━━ Records for this task

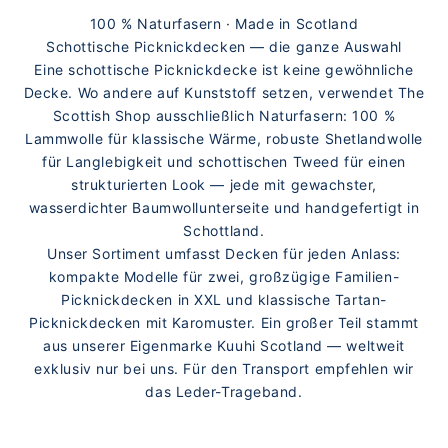
LAMMWOLLE ·
WASSERDICHT
100 % Naturfasern · Made in Scotland
Schottische Picknickdecken — die ganze Auswahl
Eine schottische Picknickdecke ist keine gewöhnliche
Decke. Wo andere auf Kunststoff setzen, verwendet The
Scottish Shop ausschließlich Naturfasern: 100 %
Lammwolle für klassische Wärme, robuste Shetlandwolle
für Langlebigkeit und schottischen Tweed für einen
strukturierten Look — jede mit gewachster,
wasserdichter Baumwollunterseite und handgefertigt in
Schottland.
Unser Sortiment umfasst Decken für jeden Anlass:
kompakte Modelle für zwei, großzügige
Familien-
Picknickdecken in XXL
und klassische
Tartan-
Picknickdecken mit Karomuster
. Ein großer Teil stammt
aus unserer Eigenmarke Kuuhi Scotland — weltweit
exklusiv nur bei uns. Für den Transport empfehlen wir
das
Leder-Trageband
.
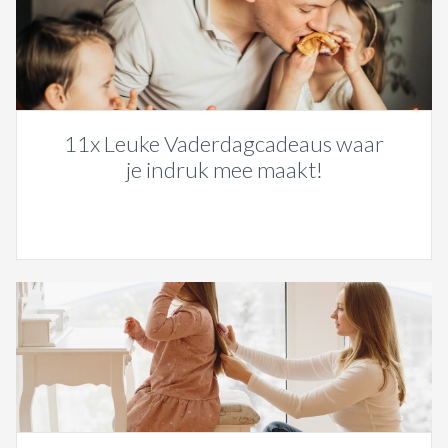
11x Leuke Vaderdagcadeaus waar
je indruk mee maakt!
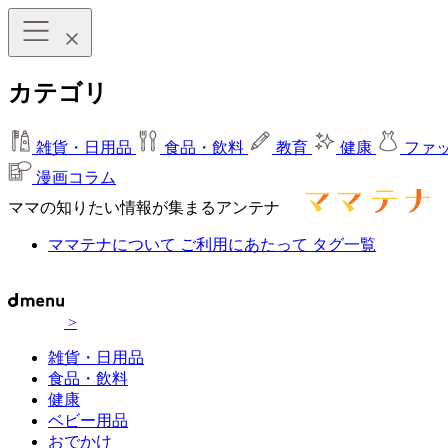
カテゴリ
雑貨・日用品
食品・飲料
教育
健康
ファ
漫画コラム
ママの知りたい情報が集まるアンテナ
ママテナについて
ご利用にあたって
タグ一覧
>
雑貨・日用品
食品・飲料
健康
ベビー用品
おでかけ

━━━━

:: To do ::
Be exact. Write out all the entries and omit the pictures.

:: Exercise answer ::
LAMMWOLLE ·
WASSERDICHT
100 % Naturfasern · Made in Scotland
Schottische Picknickdecken — die ganze Auswahl
Eine schottische Picknickdecke ist keine gewöhnliche
Decke. Wo andere auf Kunststoff setzen, verwendet The
Scottish Shop ausschließlich Naturfasern: 100 %
Lammwolle für klassische Wärme, robuste Shetlandwolle
für Langlebigkeit und schottischen Tweed für einen
strukturierten Look — jede mit gewachster,
wasserdichter Baumwollunterseite und handgefertigt in
Schottland.
Unser Sortiment umfasst Decken für jeden Anlass:
kompakte Modelle für zwei, großzügige
Familien-
Picknickdecken in XXL
und klassische
Tartan-
Picknickdecken mit Karomuster
. Ein großer Teil stammt
aus unserer Eigenmarke Kuuhi Scotland — weltweit
exklusiv nur bei uns. Für den Transport empfehlen wir
das
Leder-Trageband
.
11x Leuke Vaderdagcadeaus waar
je indruk mee maakt!
カテゴリ
雑貨・日用品
食品・飲料
教育
健康
ファ
漫画コラム
ママの知りたい情報が集まるアンテナ
ママテナについて
ご利用にあたって
タグ一覧
>
雑貨・日用品
食品・飲料
健康
ベビー用品
おでかけ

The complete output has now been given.